By Rochelle Davis, Founding Executive Director
Today we face the dual problems of obesity and hunger, affecting to a large extent the same vulnerable population. It is very counter-intuitive to me that both of these conditions exist at the same time. That is why I read with interest a recent study from the American Dietetic Association, which found that childhood obesity and diabetes result, for children in poverty, from not eating enough to meet daily nutritional requirements. The study found that of the 1,400 children in the study, 44 percent consumed less than 1,400 calories a day -- and 33 percent were obese. According to the researcher Dr. Robert Trevino, the children studied were not overeating but were eating all of the wrong things.

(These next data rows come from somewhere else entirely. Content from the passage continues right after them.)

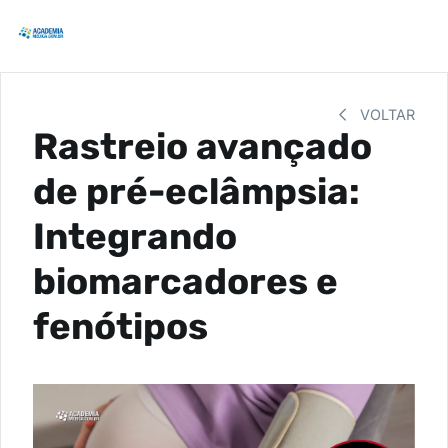
VOLTAR
Rastreio avançado
de pré-eclâmpsia:
Integrando
biomarcadores e
fenótipos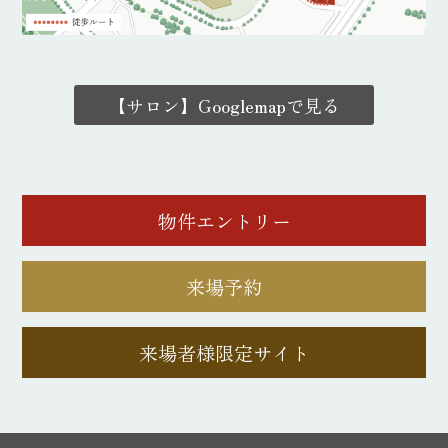
【サロン】Googlemapで見る
物件エントリー
来場予約
来場者様限定サイト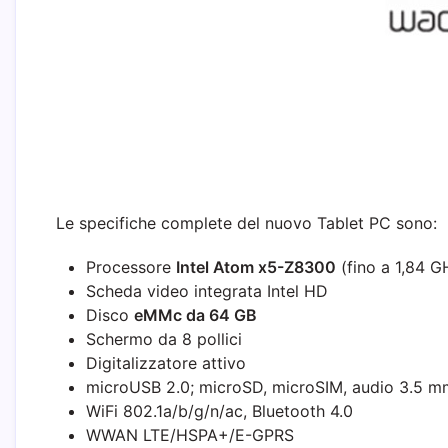
Le specifiche complete del nuovo Tablet PC sono:
Processore
Intel Atom x5-Z8300
(fino a 1,84 G
Scheda video integrata Intel HD
Disco
eMMc da 64 GB
Schermo da 8 pollici
Digitalizzatore attivo
microUSB 2.0; microSD, microSIM, audio 3.5 m
WiFi 802.1a/b/g/n/ac, Bluetooth 4.0
WWAN LTE/HSPA+/E-GPRS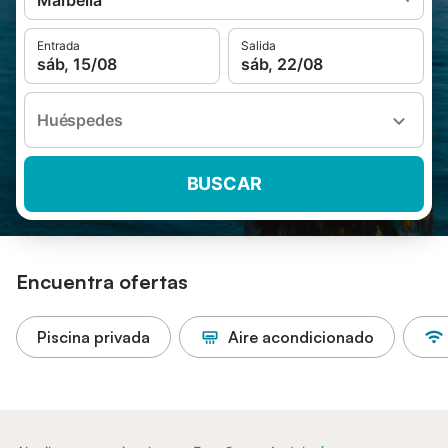
Marbella
Entrada
Salida
sáb, 15/08
sáb, 22/08
Huéspedes
BUSCAR
Encuentra ofertas
Piscina privada
Aire acondicionado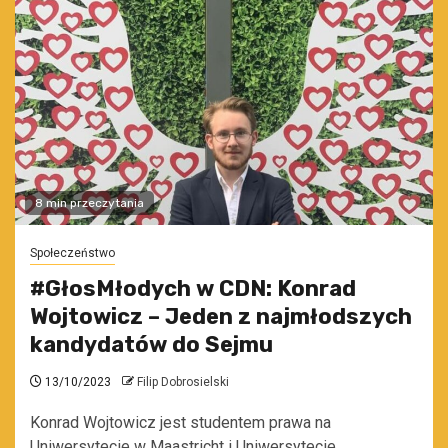
8 min przeczytania
Społeczeństwo
#GłosMłodych w CDN: Konrad
Wojtowicz – Jeden z najmłodszych
kandydatów do Sejmu
13/10/2023
Filip Dobrosielski
Konrad Wojtowicz jest studentem prawa na
Uniwersytecie w Maastricht i Uniwersytecie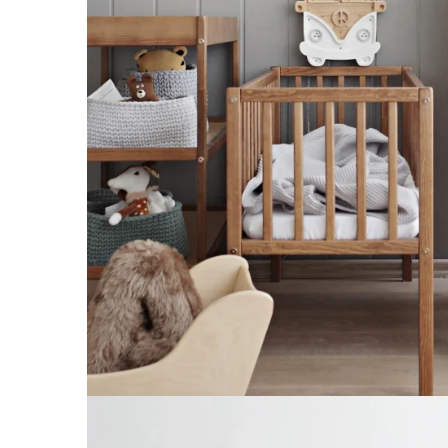
Saltele120x60 cm
Saltelute de activitati
Tablite magetice si accesorii
Umidificatore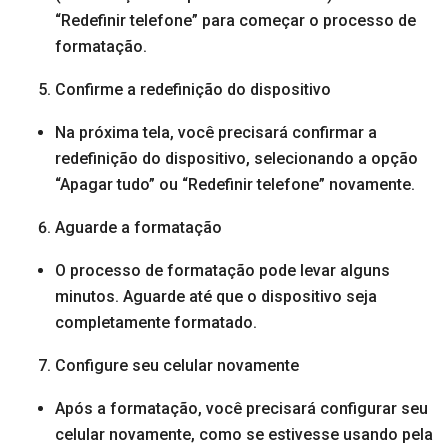
“Redefinir telefone” para começar o processo de
formatação.
Confirme a redefinição do dispositivo
Na próxima tela, você precisará confirmar a
redefinição do dispositivo, selecionando a opção
“Apagar tudo” ou “Redefinir telefone” novamente.
Aguarde a formatação
O processo de formatação pode levar alguns
minutos. Aguarde até que o dispositivo seja
completamente formatado.
Configure seu celular novamente
Após a formatação, você precisará configurar seu
celular novamente, como se estivesse usando pela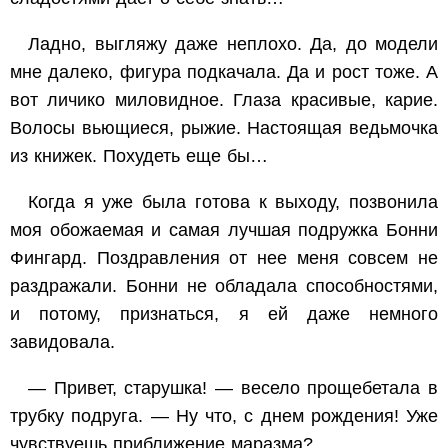
Ладно, выгляжу даже неплохо. Да, до модели
мне далеко, фигура подкачала. Да и рост тоже. А
вот личико миловидное. Глаза красивые, карие.
Волосы вьющиеся, рыжие. Настоящая ведьмочка
из книжек. Похудеть еще бы…
Когда я уже была готова к выходу, позвонила
моя обожаемая и самая лучшая подружка Бонни
Фингард. Поздравления от нее меня совсем не
раздражали. Бонни не обладала способностями,
и потому, признаться, я ей даже немного
завидовала.
— Привет, старушка! — весело прощебетала в
трубку подруга. — Ну что, с днем рождения! Уже
чувствуешь приближение маразма?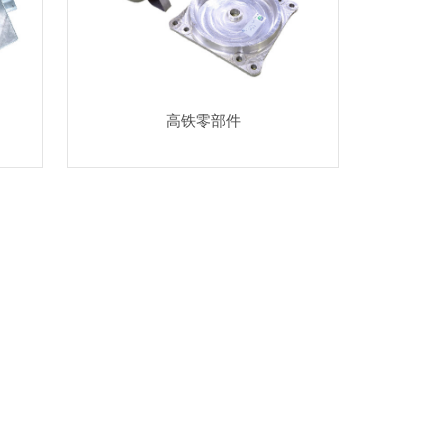
高铁零部件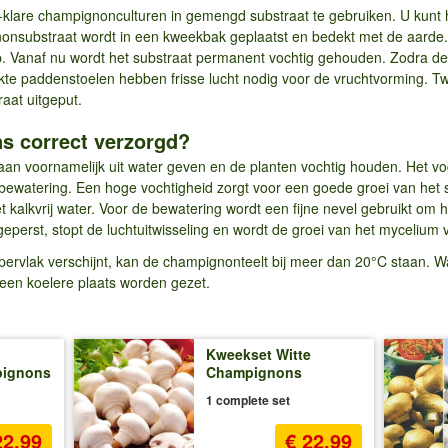
-klare champignonculturen in gemengd substraat te gebruiken. U kunt h
nsubstraat wordt in een kweekbak geplaatst en bedekt met de aarde. V
 Vanaf nu wordt het substraat permanent vochtig gehouden. Zodra de k
kte paddenstoelen hebben frisse lucht nodig voor de vruchtvorming. 
aat uitgeput.
 correct verzorgd?
n voornamelijk uit water geven en de planten vochtig houden. Het v
bewatering. Een hoge vochtigheid zorgt voor een goede groei van het
 kalkvrij water. Voor de bewatering wordt een fijne nevel gebruikt om 
eperst, stopt de luchtuitwisseling en wordt de groei van het mycelium 
ppervlak verschijnt, kan de champignonteelt bij meer dan 20°C staan.
 een koelere plaats worden gezet.
Kweekset Witte
pignons
Champignons
1 complete set
22,99
€ 22,99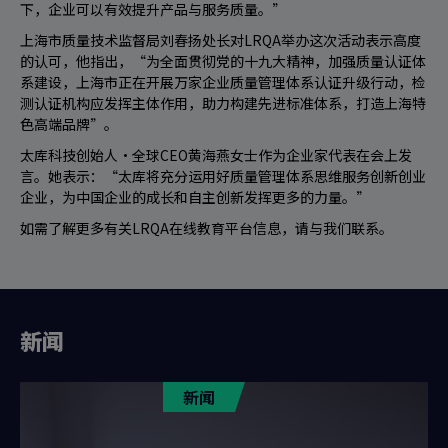
下，企业可以有效提升产品与服务质量。”
上海市质量技术监督局刘春扬处长对LRQA举办这次活动表示高度
的认可，他指出，“为全面贯彻党的十九大精神，加强质量认证体
系建设，上海市正在开展万家企业质量管理体系认证升级行动，检
测认证机构应发挥主体作用，助力构建先进标准体系，打造上海特
色高端品牌”。
太库科技创始人·全球CEO黄海燕女士作为企业家代表在会上发
言。她表示：“太库将充分运用好质量管理体系思维服务创新创业
企业，为中国企业的成长和自主创新发挥更多的力量。”
如需了解更多有关LRQA在线教育平台信息，请与我们联系。
新闻
新闻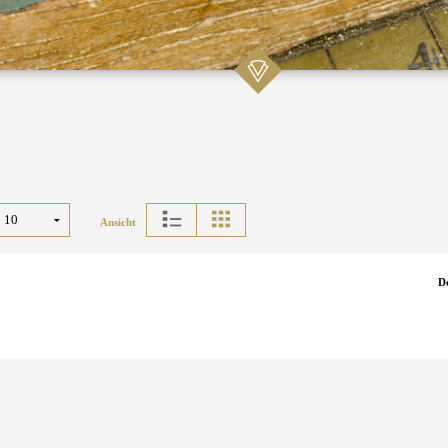
Ansicht
D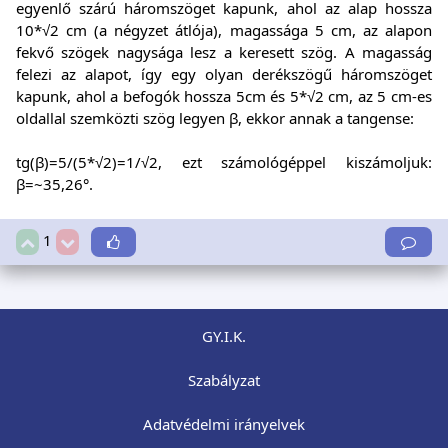
egyenlő szárú háromszöget kapunk, ahol az alap hossza
10*√2 cm (a négyzet átlója), magassága 5 cm, az alapon
fekvő szögek nagysága lesz a keresett szög. A magasság
felezi az alapot, így egy olyan derékszögű háromszöget
kapunk, ahol a befogók hossza 5cm és 5*√2 cm, az 5 cm-es
oldallal szemközti szög legyen β, ekkor annak a tangense:
tg(β)=5/(5*√2)=1/√2, ezt számológéppel kiszámoljuk:
β=~35,26°.
1
GY.I.K.
Szabályzat
Adatvédelmi irányelvek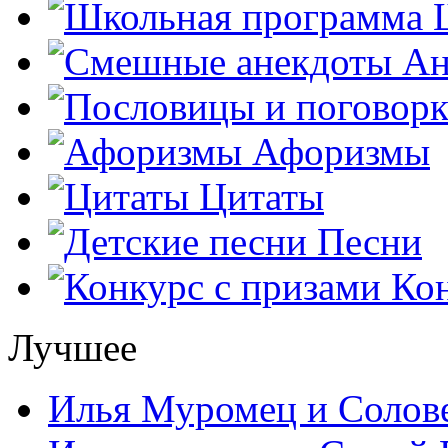
Ш
Ан
Афоризмы
Цитаты
Песни
Кон
Лучшее
Илья Муромец и Солов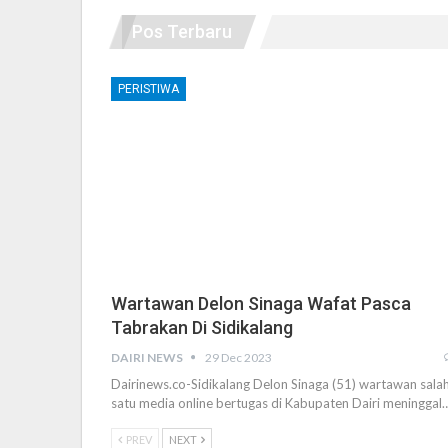
Pos Terbaru
PERISTIWA
Wartawan Delon Sinaga Wafat Pasca
Tabrakan Di Sidikalang
DAIRI NEWS
29 Dec 2023
Dairinews.co-Sidikalang Delon Sinaga (51) wartawan sala
satu media online bertugas di Kabupaten Dairi meninggal
PREV
NEXT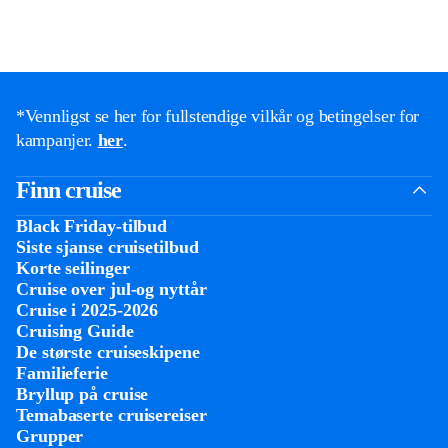
*Vennligst se her for fullstendige vilkår og betingelser for
kampanjer.
her
.
Finn cruise
Black Friday-tilbud
Siste sjanse cruisetilbud
Korte seilinger
Cruise over jul-og nyttår
Cruise i 2025-2026
Cruising Guide
De største cruiseskipene
Familieferie
Bryllup på cruise
Temabaserte cruisereiser
Grupper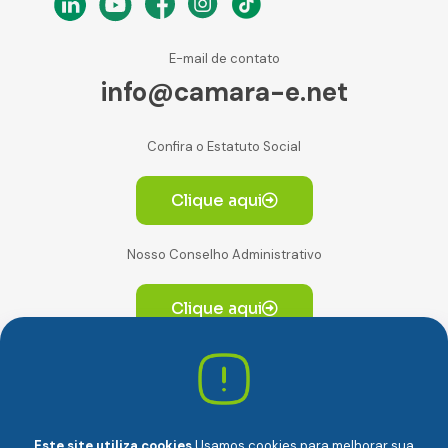
E-mail de contato
info@camara-e.net
Confira o Estatuto Social
Clique aqui
Nosso Conselho Administrativo
Clique aqui
Av. Paulista, 2064. Conjunto 14, (Edifício Paulista) -
CEP 01310-928 Consolação – São Paulo/SP
Este site utiliza cookies
Usamos cookies para melhorar sua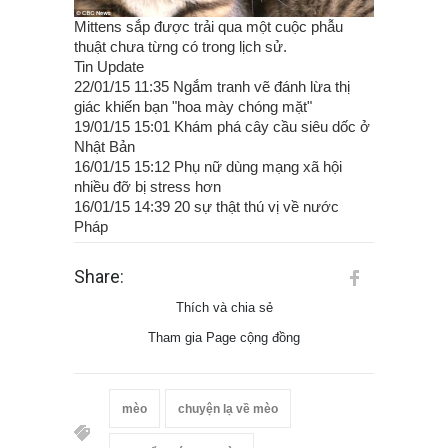
Mittens sắp được trải qua một cuộc phẫu
thuật chưa từng có trong lịch sử.
Tin Update
22/01/15 11:35 Ngắm tranh vẽ đánh lừa thị
giác khiến bạn "hoa mày chóng mặt"
19/01/15 15:01 Khám phá cây cầu siêu dốc ở
Nhật Bản
16/01/15 15:12 Phụ nữ dùng mạng xã hội
nhiều đỡ bị stress hơn
16/01/15 14:39 20 sự thật thú vị về nước
Pháp
Share:
Thích và chia sẻ
Tham gia Page cộng đồng
mèo
chuyện lạ về mèo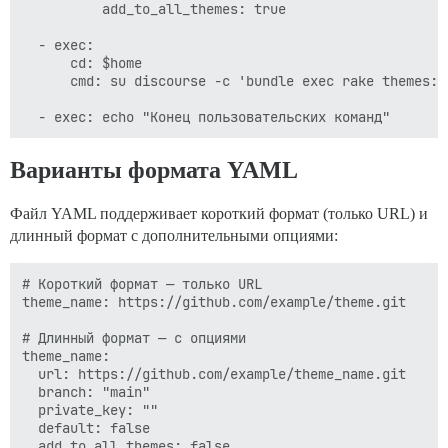
          add_to_all_themes: true

  - exec:

      cd: $home

      cmd: su discourse -c 'bundle exec rake themes:i
Варианты формата YAML
Файл YAML поддерживает короткий формат (только URL) и
длинный формат с дополнительными опциями:
# Короткий формат — только URL

theme_name: https://github.com/example/theme.git

# Длинный формат — с опциями

theme_name:

  url: https://github.com/example/theme_name.git

  branch: "main"

  private_key: ""

  default: false

  add_to_all_themes: false
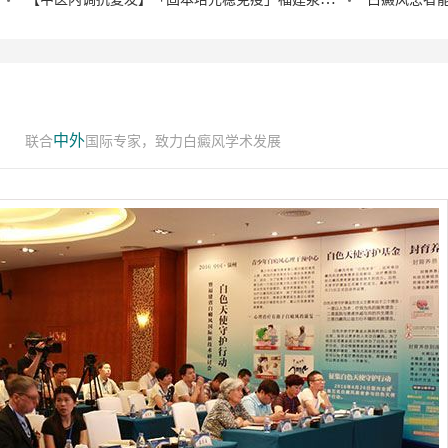
中外
联合
国际专家，致力白癜风学术发展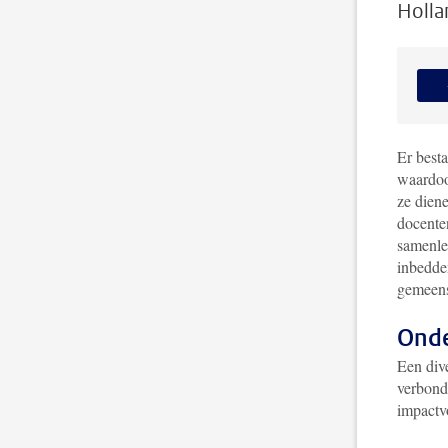
Holla
Er besta
waardoo
ze dien
docente
samenlev
inbedde
gemeens
Onde
Een dive
verbond
impactv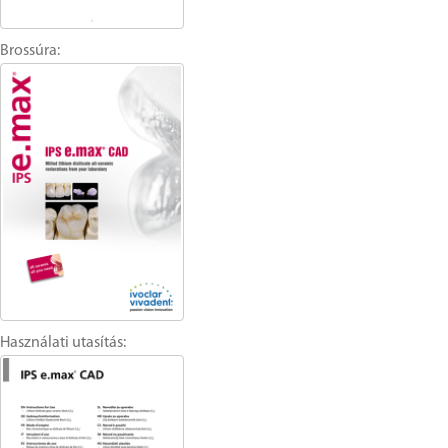
Brossúra:
Használati utasítás: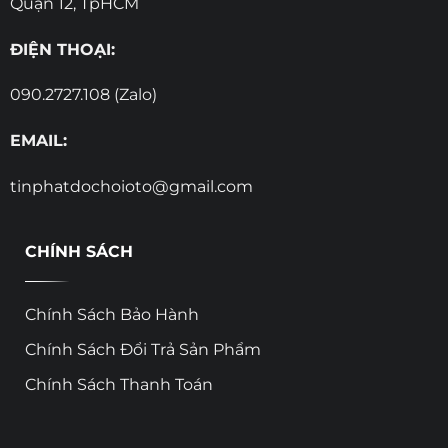
Quận 12, TpHCM
ĐIỆN THOẠI:
090.2727.108 (Zalo)
EMAIL:
tinphatdochoioto@gmail.com
CHÍNH SÁCH
Chính Sách Bảo Hành
Chính Sách Đổi Trả Sản Phẩm
Chính Sách Thanh Toán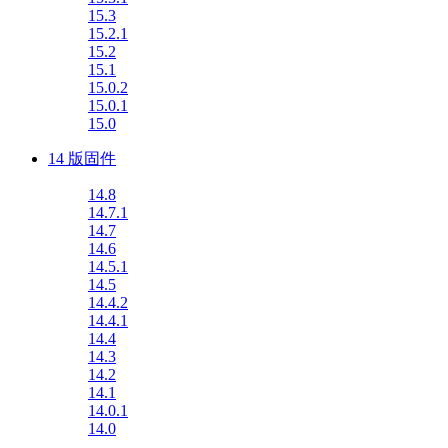
15.3
15.2.1
15.2
15.1
15.0.2
15.0.1
15.0
14 版固件
14.8
14.7.1
14.7
14.6
14.5.1
14.5
14.4.2
14.4.1
14.4
14.3
14.2
14.1
14.0.1
14.0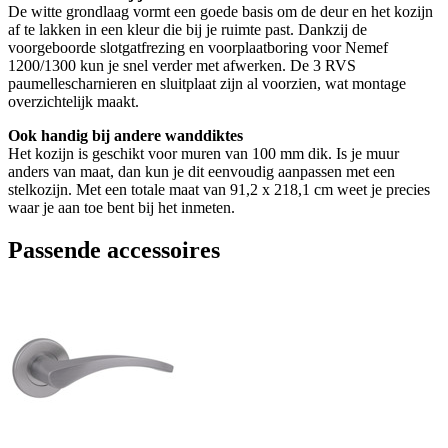
De witte grondlaag vormt een goede basis om de deur en het kozijn
af te lakken in een kleur die bij je ruimte past. Dankzij de
voorgeboorde slotgatfrezing en voorplaatboring voor Nemef
1200/1300 kun je snel verder met afwerken. De 3 RVS
paumellescharnieren en sluitplaat zijn al voorzien, wat montage
overzichtelijk maakt.
Ook handig bij andere wanddiktes
Het kozijn is geschikt voor muren van 100 mm dik. Is je muur
anders van maat, dan kun je dit eenvoudig aanpassen met een
stelkozijn. Met een totale maat van 91,2 x 218,1 cm weet je precies
waar je aan toe bent bij het inmeten.
Passende accessoires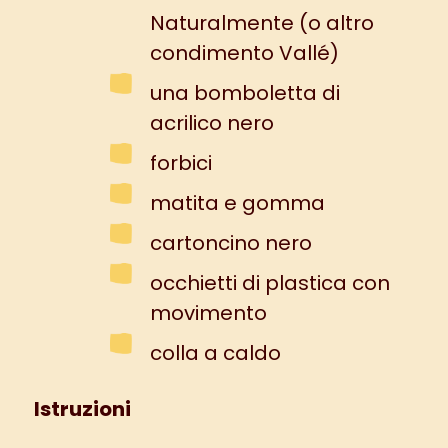
Naturalmente (o altro
condimento Vallé)
una bomboletta di
acrilico nero
forbici
matita e gomma
cartoncino nero
occhietti di plastica con
movimento
colla a caldo
Istruzioni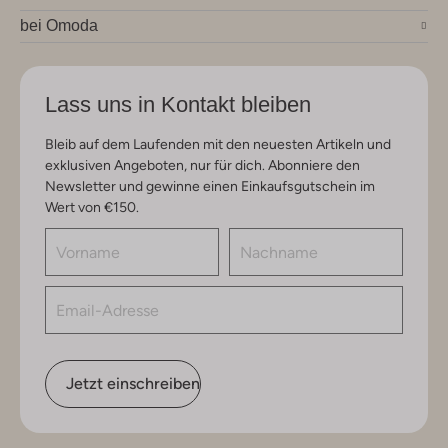
bei Omoda
Lass uns in Kontakt bleiben
Bleib auf dem Laufenden mit den neuesten Artikeln und
exklusiven Angeboten, nur für dich. Abonniere den
Newsletter und gewinne einen Einkaufsgutschein im
Wert von €150.
Jetzt einschreiben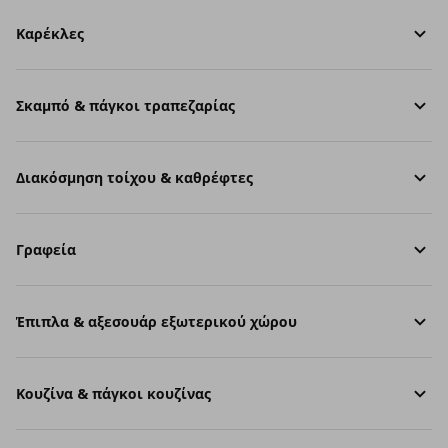
Καρέκλες
Σκαμπό & πάγκοι τραπεζαρίας
Διακόσμηση τοίχου & καθρέφτες
Γραφεία
Έπιπλα & αξεσουάρ εξωτερικού χώρου
Κουζίνα & πάγκοι κουζίνας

We know that healthy food is more expensive and unavailable in many low-income communities. Since low-income students are participating in the federal school food programs, this only underscores the need for higher nutritional standards and adequate funding for these programs. It is essential that all children have access to healthy food that will help meet their nutritional needs and give them the energy to learn and succeed in school.
Interestingly, a recent guest editorial in the Seattle Post-Intelligencer by Adam Drewnowski, director of the Center for Obesity Research and Nutritional Science Program at the University of Washington, underscores this point about what he calls the “dual burden of undernutrition and overweight.” He focuses on the fact that health food is more expensive and that the “the key predictor of weight gain may not turn out to be sugar or fat, but simply low diet cost.” Furthermore, he recommends that “the relation between food, incomes and health should once again become a priority for global public health. The major policy and political challenge for global nutrition is to ensure a supply of affordable healthy foods to all.”